Amendment 1 Only: Incident dialysis subjects receiving dialysis for native kidney ESRD for
≥ 2 weeks but ≤ 4 months at the time of randomization

- Subject is receiving IV or SC ESA for ≥ 8 weeks prior to screening and on a stable ESA
(≤30% change) dose during 4 weeks ( 8 weeks if on Mircera) prior to randomization.

Amendment 1 Only: Incident dialysis subjects must be on ESA for ≥ 4 weeks prior to
screening

- Mean of subject's 3 most recent Hb values must be ≥ 9.0 g/dL and ≤ 12.0 g/dL; with an
absolute difference of ≤ 1.3 g/dL between the highest and the lowest value.

Amendment 1 Only: For Incident dialysis subjects, mean of the three most recent central lab
Hb values during the Screening Period must be ≥ 8.5 g/dL and ≤12.0 g/dL

- Subject has a ferritin level of ≥ 100 ng/mL at screening

- Subject has a transferrin saturation (TSAT) level be ≥ 20% at screening

- Subject has a serum folate level ≥ lower limit of normal (LLN), Vitamin B12 level ≥
LLN

- Subject's ALT and AST are ≤ 3x the upper limit of normal (ULN), and TBL is ≤ 1.5x ULN
at screening

- Subject's body weight 45 kg to 160 kg.

Exclusion Criteria:

- Subject received an RBC transfusion within 8 weeks prior to randomization

- Subject has known history of myelodysplastic syndrome or multiple myeloma

- Subject has known inherited disease such as thalassemia or sickle cell anemia or other
known causes for anemia other than chronic kidney disease.
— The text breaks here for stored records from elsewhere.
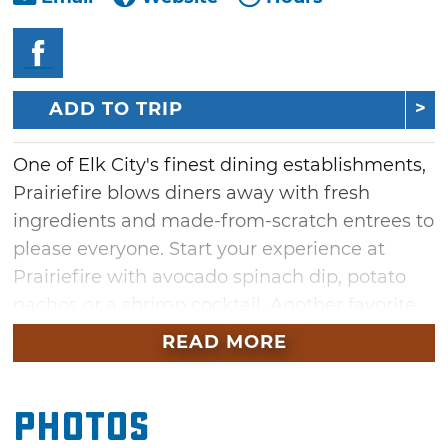
ADD TO TRIP
One of Elk City's finest dining establishments,
Prairiefire blows diners away with fresh
ingredients and made-from-scratch entrees to
please everyone. Start your experience at
Prairiefire with avocado spinach dip, potato
nachos or a shrimp cocktail. Another favorite
appetizer at Prairiefire is the slider platter
READ MORE
featuring four unique sliders. Enjoy a smoked
brisket slider, a jalapeno bacon and goat
Photos
cheese slider, an onion straw and spicy ranch
slider and an avocado and creamy ranch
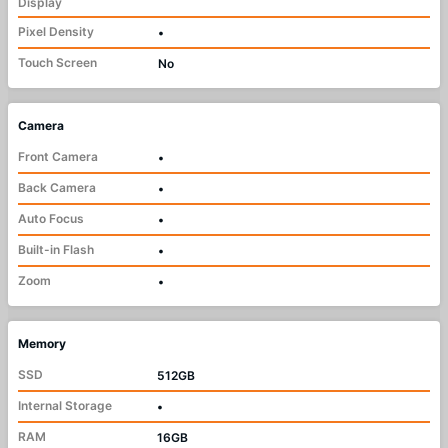
Display
Pixel Density
•
Touch Screen
No
Camera
Front Camera
•
Back Camera
•
Auto Focus
•
Built-in Flash
•
Zoom
•
Memory
SSD
512GB
Internal Storage
•
RAM
16GB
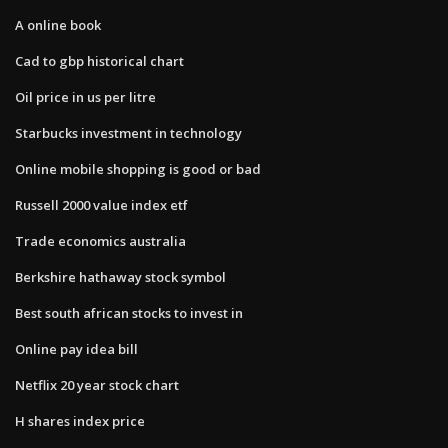
A online book
Cad to gbp historical chart
Oil price in us per litre
Starbucks investment in technology
Online mobile shopping is good or bad
Russell 2000 value index etf
Trade economics australia
Berkshire hathaway stock symbol
Best south african stocks to invest in
Online pay idea bill
Netflix 20 year stock chart
H shares index price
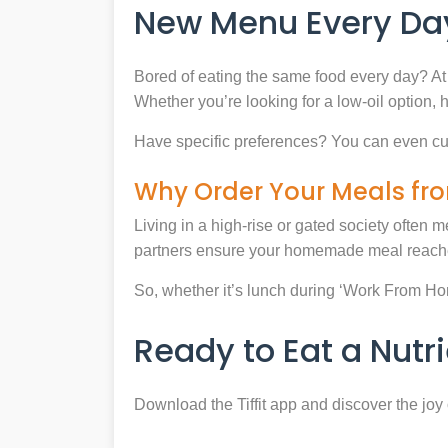
New Menu Every Day
Bored of eating the same food every day? At 
Whether you’re looking for a low-oil option, 
Have specific preferences? You can even cu
Why Order Your Meals fro
Living in a high-rise or gated society often m
partners ensure your homemade meal reaches
So, whether it’s lunch during ‘Work From Home’
Ready to Eat a Nut
Download the Tiffit app and discover the jo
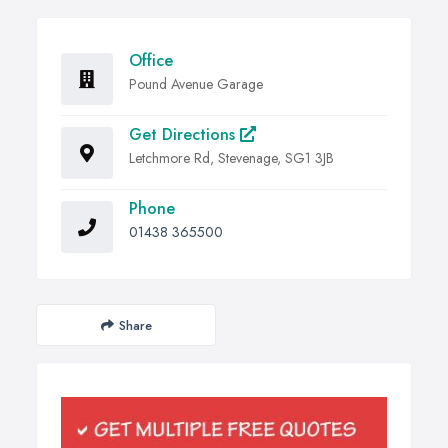
Office
Pound Avenue Garage
Get Directions
Letchmore Rd, Stevenage, SG1 3JB
Phone
01438 365500
Share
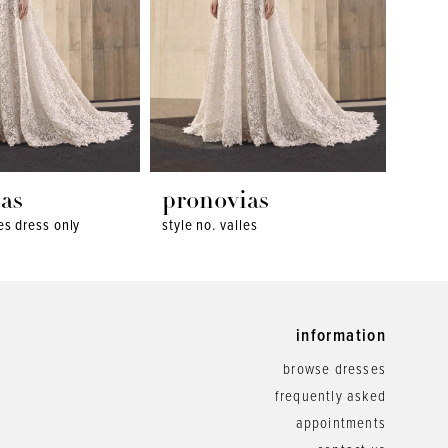
as
pronovias
pro
les dress only
style no. valles
style 
information
browse dresses
frequently asked
appointments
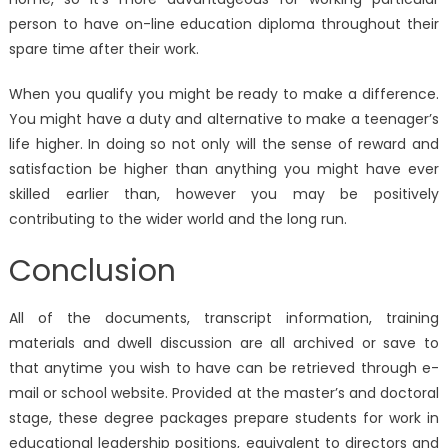
person to have on-line education diploma throughout their
spare time after their work.
When you qualify you might be ready to make a difference.
You might have a duty and alternative to make a teenager’s
life higher. In doing so not only will the sense of reward and
satisfaction be higher than anything you might have ever
skilled earlier than, however you may be positively
contributing to the wider world and the long run.
Conclusion
All of the documents, transcript information, training
materials and dwell discussion are all archived or save to
that anytime you wish to have can be retrieved through e-
mail or school website. Provided at the master’s and doctoral
stage, these degree packages prepare students for work in
educational leadership positions, equivalent to directors and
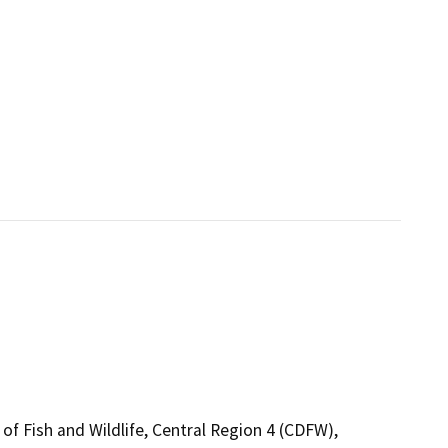
of Fish and Wildlife, Central Region 4 (CDFW),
- Subject has known hemosiderosis, hemochromatosis, coagulation disorder,or
hypercoagulable condition

- Subject has known chronic inflammatory disease that could cause anemia

- Subject has anticipated surgery that is expected to cause blood loss

- Subject has known gastrointestinal bleeding

- Subject has history of chronic liver disease (eg,chronic infectious hepatitis,chronic
auto-immune liver disease,cirrhosis, or fibrosis of the liver)

- Subject has congestive heart failure (NYHA Class III or IV)

- Subject has had a heart attack, stroke, seizure, or a thrombotic/thromboembolic event
(eg, DVT or pulmonary embolism) within 12 weeks prior to participating in the study

- Subject has uncontrolled high blood pressure within 2 weeks prior to participating in
the study

- Subject has a history of malignancy, except for the following: cancers determined to
be cured or in remission for ≥5 years, curatively resected basal cell or squamous cell
skin cancers, cervical cancer in situ, or resected colonic polyps.)

- Subject is positive for human immunodeficiency virus (HIV), Hepatitis B surface
antigen, or anti-hepatitis C virus antibody

- Subject has had any prior organ transplant (that has not been explanted)

- Subject has any of the following known untreated conditions; proliferative diabetic
retinopathy,diabetic macular edema,macular degeneration or retinal vein occlusion.